Indes werden am Herkules Falschparker zum Problem. Weil sie im Weg standen, hat sich dort ein Bus der Linie 22 im Schnee festgefahren. Entsprechend kommt es zu Verzögerungen.

Der Kampf ums Taxi

Normalerweise steht am Bahnhof Wilhelmshöhe ein Taxi neben dem nächsten, heute sind die Wagen Mangelware. Da keine Züge mehr verkehren, versuchen gestrandete Reisende verzweifelt ein Taxi zu ergattern. Kommt ein Wagen, so wird dieser bereits auf der Straße abgefangen und von einer Menschentraube bestürmt. Es kann also etwas dauern, bis ihr hier ein Taxi bekommt. 

Gestatten: Familie Schnee

Schneemann, -frau und der Rest der Familie schmilzt in stiller Eintracht auf der „Hundewiese“ an der Brabanter Straße in Wilhelmshöhe vor sich hin. Diese Schneefamilie ist Teil einer stattlichen Schneeskulpturen-Sammlung auf der Wiese, die an die Schneefälle der vergangenen Tage erinnert. Das war vor etwa zwei Stunden, inzwischen erinnert der traurige Rest der Familie eher an das anhaltende Tauwetter.

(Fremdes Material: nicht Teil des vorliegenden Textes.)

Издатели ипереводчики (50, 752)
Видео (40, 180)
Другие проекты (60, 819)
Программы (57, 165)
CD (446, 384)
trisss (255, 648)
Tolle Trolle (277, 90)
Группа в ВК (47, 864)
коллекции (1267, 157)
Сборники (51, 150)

Bahnhof-Wilhelmshöhe: Helfer schenken Tee für Gestrandete aus

Unser Leser Marco Gießler hat uns eben per WhatsApp dieses Bild vom Bahnhof Wilhelmshöhe geschickt, wo viele Reisende wegen des Sturms gestrandet sind. Dazu schreibt er: „Ich möchte ein Dankeschön an die Bahn sagen. Ausreichend Personal kümmert sich um die Passagiere, die Helfer schenken kostenlos Kaffee und Tee aus. Ganz ganz toll.“ Vielen Dank dafür!

Nichts geht mehr

Eigentlich sollten ab 16 Uhr die ersten Züge am Wilhelmshöher Bahnhof wieder fahren, doch daraus wird wohl nichts. Bundesweit wurde der gesamte Fernverkehr eingestellt, auf der Schiene geht nichts mehr. Voraussichtlich ab morgen früh sollen die Züge wieder fahren.